After the county clears the back property taxes and judgments, a judgment of $1,700 by ThedaCare will remain on the Larson property, Steckbauer said. He added that Larson will sign paperwork allowing Steckbauer to work with the creditor to negotiate a solution for that judgment. That judgment is nine years old and set to expire after 10 years if it is not renewed.
After Steckbauer explained the proposed deal, Kell addressed the council on how the city needs to handle situations like this in the future.
“I think we learned something with this particular project that would bode well for the city in the future,” Kell said. “When we have structures that are deteriorating and that we issue condemnation orders on, we need to get quickly with our assessor at that point and have them look at the value of that building. [For] this building, the value was not brought down to reflect the fact it wasn’t inhabitable anymore and that’s why the taxes are still high on the county level that we have to pay off now.”
Public Works director
Kell informed the council that the city received nine applicants for the Public Works director position that was vacated by Toby Kersten. He said four or five of the candidates will be interviewed.
He expected the interviews to take place the last week of September.
The Greentree development is still alive, Kell told the council. He added that there is still a lot of work to be completed, but the developers are interested in starting the development next year.
“It will involve a significant amount of duplex development on the site and the assisted living project,” Kell said.
Kell said it would involve around 28 duplex units and 24 assisted living units.
As of the council meeting, the city did not have a development agreement with the developers of the project.
“I think that will be one of the most major residential developments that you will have seen in a number of years if we can get this off the ground,” Kell said. “It will be important for increasing the value of the community.”
Wastewater treatment plan
The city is ready to start the bid process for the wastewater treatment plant construction. If everything goes as planned, the council will approve the winning bid in October.
North Central Airlines DC-3
Kell told the council he has been in contact with Jon Helminiak, executive director of the Aviation Heritage Center in Sheboygan Falls, about the DC-3 the Heritage Center has purchased, and that the city has paid for its naming rights. The DC-3 is in California, where it will be painted and stay for the winter. It will be flown to Wisconsin in spring.
Kell said the Heritage Center is planning a tour to all of the communities that hosted North Central Airlines.
“They’d like to start that tour with a stop here at our airport in Clintonville,” Kell said.
Kell said tentative plans call for the tours to take place in late July and go through Labor Day. He recommended the city create a committee to plan events around when the DC-3 comes to Clintonville.
There will be a cost to bring the DC-3 to Clintonville, as it costs $1,200 an hour to fly the aircraft, Kell said.
However, Kell said Helminiak said the city will not have to pay that much.
“It’s great that they’re going to use Clintonville as the jump-off for this,” Kell said. “Hopefully the community will take advantage of that and it will be a really neat event.”
Worth the Drive
Kell informed the council that Clintonville will be one of the featured cities in the upcoming Fox Cities Magazine – Worth the Drive. He said he tried unsuccessfully to get Clintonville in the magazine last year, but kept pushing to get Clintonville in the magazine.

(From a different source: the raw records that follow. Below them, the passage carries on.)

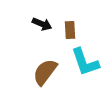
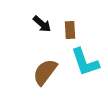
black arrow: rotated 18 degrees clockwise
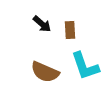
cyan L-shape: moved 4 px down
brown semicircle: rotated 104 degrees counterclockwise
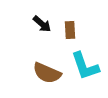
brown semicircle: moved 2 px right, 1 px down
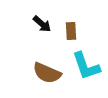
brown rectangle: moved 1 px right, 1 px down
cyan L-shape: moved 1 px right
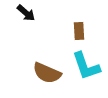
black arrow: moved 16 px left, 11 px up
brown rectangle: moved 8 px right
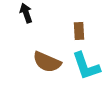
black arrow: rotated 150 degrees counterclockwise
brown semicircle: moved 11 px up
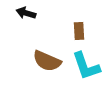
black arrow: rotated 54 degrees counterclockwise
brown semicircle: moved 1 px up
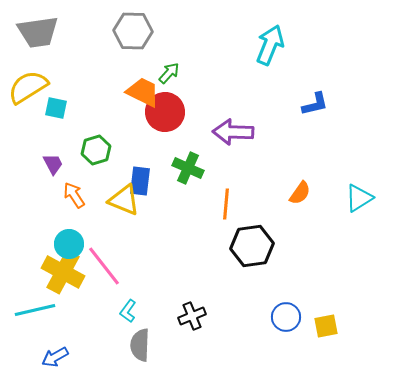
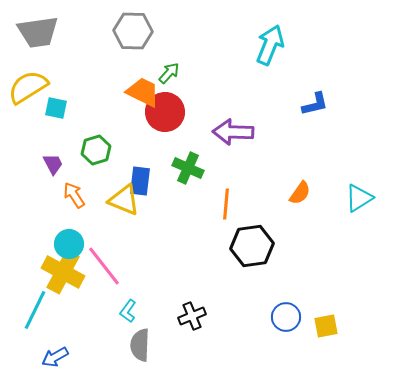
cyan line: rotated 51 degrees counterclockwise
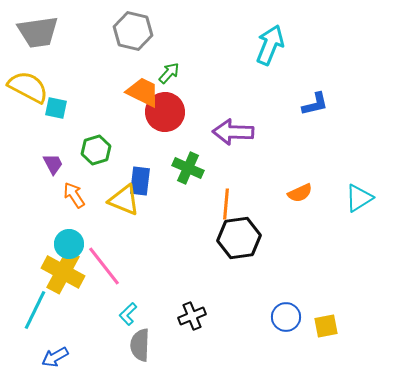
gray hexagon: rotated 12 degrees clockwise
yellow semicircle: rotated 60 degrees clockwise
orange semicircle: rotated 30 degrees clockwise
black hexagon: moved 13 px left, 8 px up
cyan L-shape: moved 3 px down; rotated 10 degrees clockwise
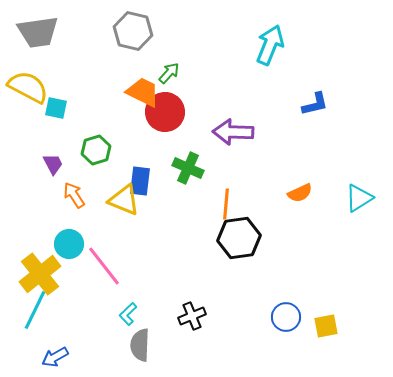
yellow cross: moved 23 px left, 2 px down; rotated 24 degrees clockwise
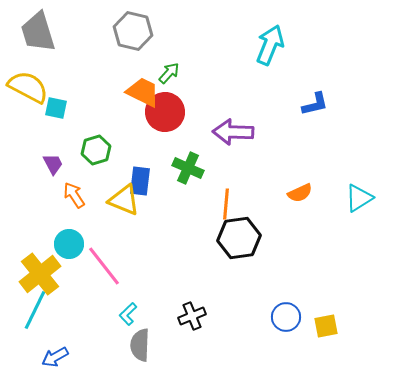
gray trapezoid: rotated 81 degrees clockwise
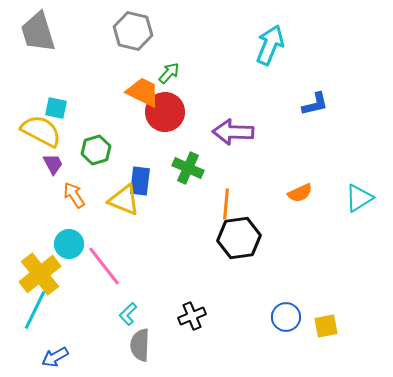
yellow semicircle: moved 13 px right, 44 px down
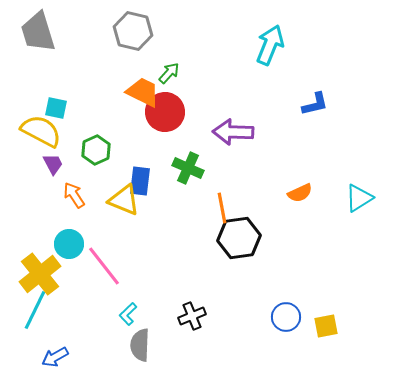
green hexagon: rotated 8 degrees counterclockwise
orange line: moved 4 px left, 4 px down; rotated 16 degrees counterclockwise
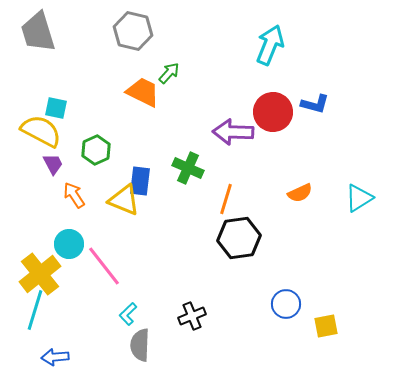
blue L-shape: rotated 28 degrees clockwise
red circle: moved 108 px right
orange line: moved 4 px right, 9 px up; rotated 28 degrees clockwise
cyan line: rotated 9 degrees counterclockwise
blue circle: moved 13 px up
blue arrow: rotated 24 degrees clockwise
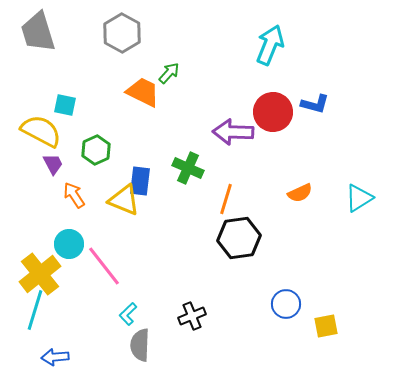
gray hexagon: moved 11 px left, 2 px down; rotated 15 degrees clockwise
cyan square: moved 9 px right, 3 px up
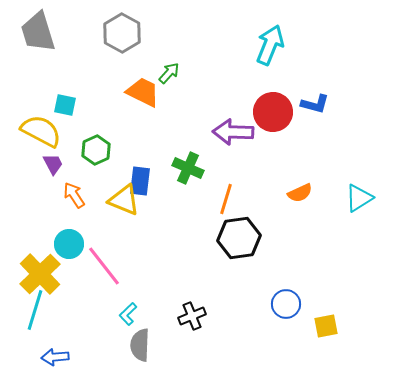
yellow cross: rotated 6 degrees counterclockwise
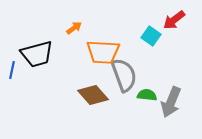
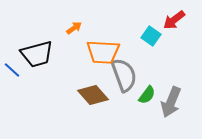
blue line: rotated 60 degrees counterclockwise
green semicircle: rotated 120 degrees clockwise
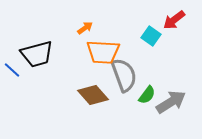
orange arrow: moved 11 px right
gray arrow: rotated 144 degrees counterclockwise
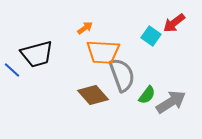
red arrow: moved 3 px down
gray semicircle: moved 2 px left
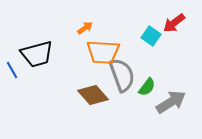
blue line: rotated 18 degrees clockwise
green semicircle: moved 8 px up
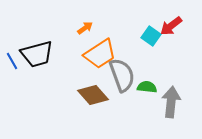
red arrow: moved 3 px left, 3 px down
orange trapezoid: moved 3 px left, 2 px down; rotated 36 degrees counterclockwise
blue line: moved 9 px up
green semicircle: rotated 120 degrees counterclockwise
gray arrow: rotated 52 degrees counterclockwise
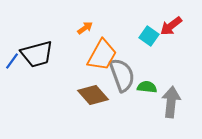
cyan square: moved 2 px left
orange trapezoid: moved 2 px right, 1 px down; rotated 28 degrees counterclockwise
blue line: rotated 66 degrees clockwise
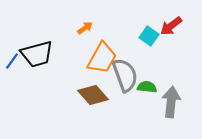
orange trapezoid: moved 3 px down
gray semicircle: moved 3 px right
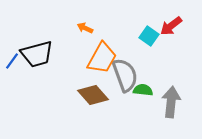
orange arrow: rotated 119 degrees counterclockwise
green semicircle: moved 4 px left, 3 px down
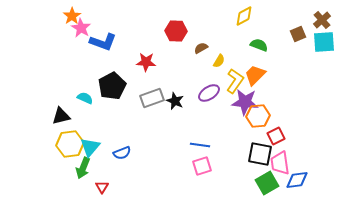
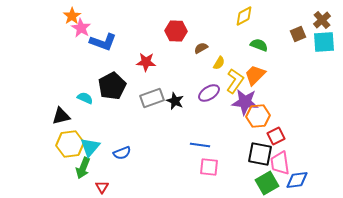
yellow semicircle: moved 2 px down
pink square: moved 7 px right, 1 px down; rotated 24 degrees clockwise
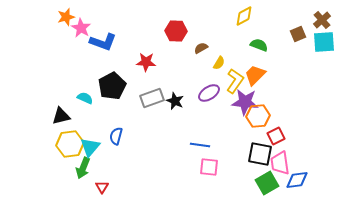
orange star: moved 6 px left, 1 px down; rotated 18 degrees clockwise
blue semicircle: moved 6 px left, 17 px up; rotated 126 degrees clockwise
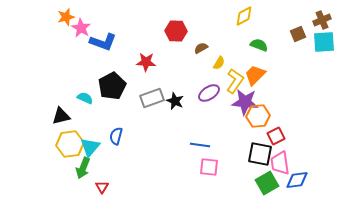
brown cross: rotated 18 degrees clockwise
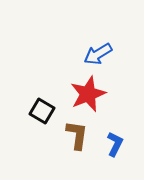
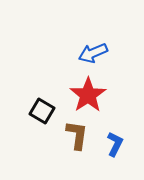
blue arrow: moved 5 px left, 1 px up; rotated 8 degrees clockwise
red star: moved 1 px down; rotated 12 degrees counterclockwise
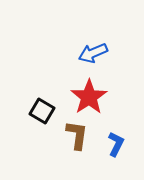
red star: moved 1 px right, 2 px down
blue L-shape: moved 1 px right
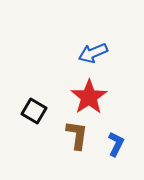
black square: moved 8 px left
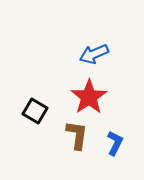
blue arrow: moved 1 px right, 1 px down
black square: moved 1 px right
blue L-shape: moved 1 px left, 1 px up
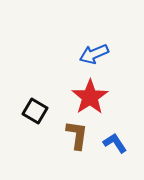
red star: moved 1 px right
blue L-shape: rotated 60 degrees counterclockwise
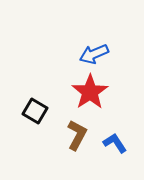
red star: moved 5 px up
brown L-shape: rotated 20 degrees clockwise
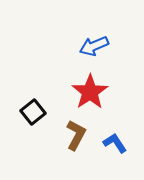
blue arrow: moved 8 px up
black square: moved 2 px left, 1 px down; rotated 20 degrees clockwise
brown L-shape: moved 1 px left
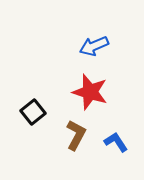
red star: rotated 21 degrees counterclockwise
blue L-shape: moved 1 px right, 1 px up
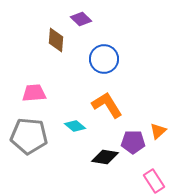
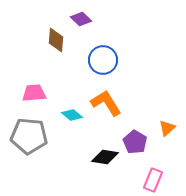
blue circle: moved 1 px left, 1 px down
orange L-shape: moved 1 px left, 2 px up
cyan diamond: moved 3 px left, 11 px up
orange triangle: moved 9 px right, 3 px up
purple pentagon: moved 2 px right; rotated 30 degrees clockwise
pink rectangle: moved 1 px left, 1 px up; rotated 55 degrees clockwise
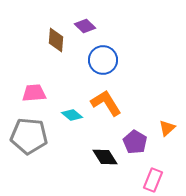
purple diamond: moved 4 px right, 7 px down
black diamond: rotated 48 degrees clockwise
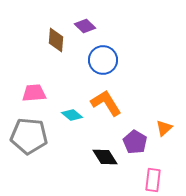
orange triangle: moved 3 px left
pink rectangle: rotated 15 degrees counterclockwise
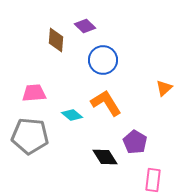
orange triangle: moved 40 px up
gray pentagon: moved 1 px right
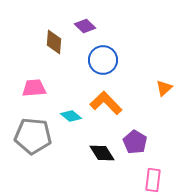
brown diamond: moved 2 px left, 2 px down
pink trapezoid: moved 5 px up
orange L-shape: rotated 12 degrees counterclockwise
cyan diamond: moved 1 px left, 1 px down
gray pentagon: moved 3 px right
black diamond: moved 3 px left, 4 px up
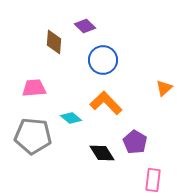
cyan diamond: moved 2 px down
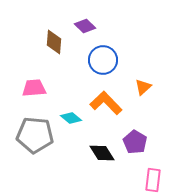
orange triangle: moved 21 px left, 1 px up
gray pentagon: moved 2 px right, 1 px up
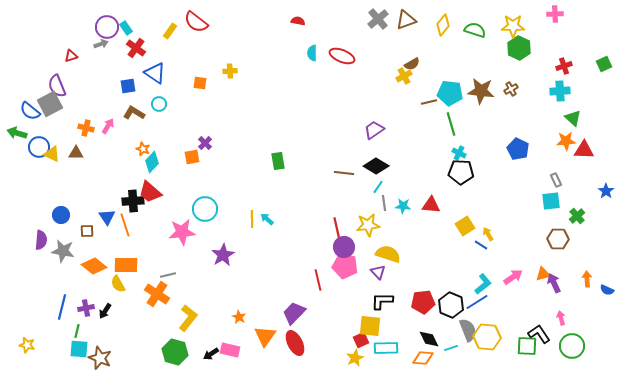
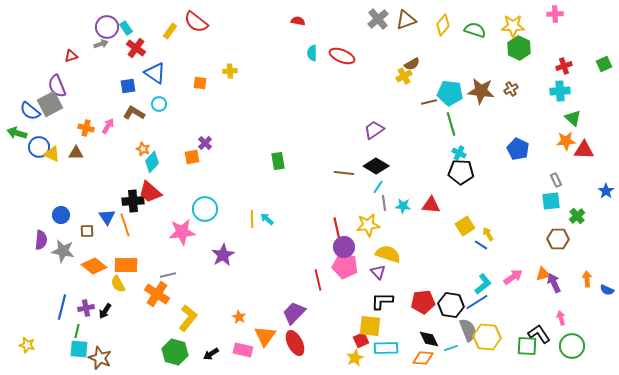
black hexagon at (451, 305): rotated 15 degrees counterclockwise
pink rectangle at (230, 350): moved 13 px right
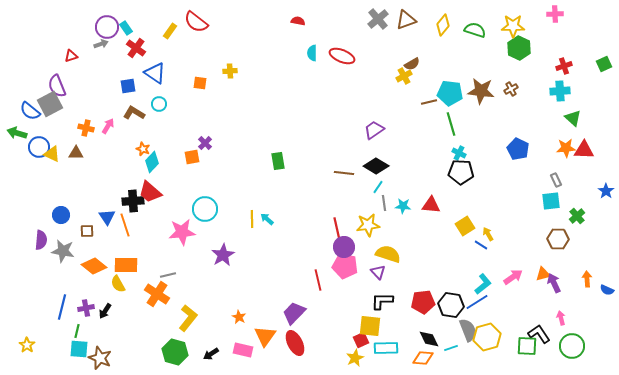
orange star at (566, 141): moved 7 px down
yellow hexagon at (487, 337): rotated 20 degrees counterclockwise
yellow star at (27, 345): rotated 21 degrees clockwise
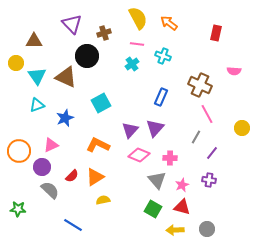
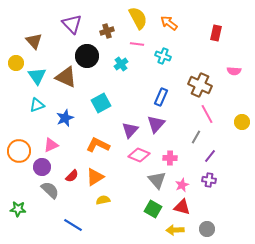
brown cross at (104, 33): moved 3 px right, 2 px up
brown triangle at (34, 41): rotated 48 degrees clockwise
cyan cross at (132, 64): moved 11 px left
purple triangle at (155, 128): moved 1 px right, 4 px up
yellow circle at (242, 128): moved 6 px up
purple line at (212, 153): moved 2 px left, 3 px down
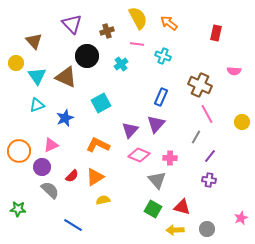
pink star at (182, 185): moved 59 px right, 33 px down
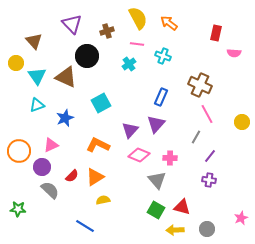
cyan cross at (121, 64): moved 8 px right
pink semicircle at (234, 71): moved 18 px up
green square at (153, 209): moved 3 px right, 1 px down
blue line at (73, 225): moved 12 px right, 1 px down
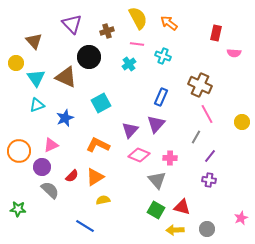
black circle at (87, 56): moved 2 px right, 1 px down
cyan triangle at (37, 76): moved 1 px left, 2 px down
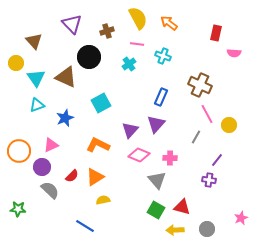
yellow circle at (242, 122): moved 13 px left, 3 px down
purple line at (210, 156): moved 7 px right, 4 px down
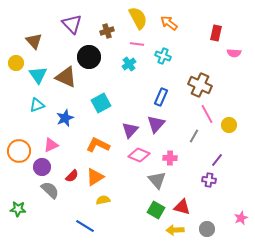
cyan triangle at (36, 78): moved 2 px right, 3 px up
gray line at (196, 137): moved 2 px left, 1 px up
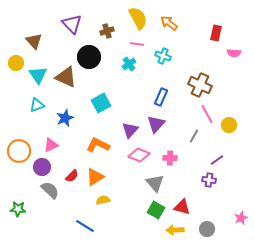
purple line at (217, 160): rotated 16 degrees clockwise
gray triangle at (157, 180): moved 2 px left, 3 px down
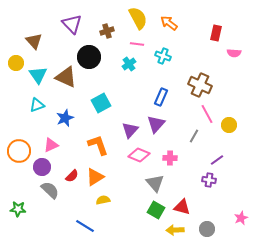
orange L-shape at (98, 145): rotated 45 degrees clockwise
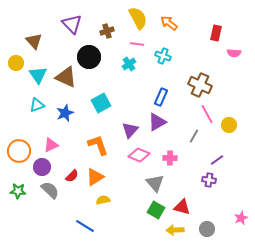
blue star at (65, 118): moved 5 px up
purple triangle at (156, 124): moved 1 px right, 2 px up; rotated 18 degrees clockwise
green star at (18, 209): moved 18 px up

The magazine comes out once a year, and features communities in Northeast Wisconsin. It is placed in hotels in the region, as well as many of the offices of large corporations.
“I think it’s great that we’re able to get Clintonville in there,” Kell said.
The council approved having Kell contact garbage and recycling haulers for bids to have one company pick-up garbage and recyclables from city residents. The bids will be non-binding.
After meeting in closed session, the council directed Steckbauer to continue to protect the interests of the city in regards to the Ninth Street sidewalk issue.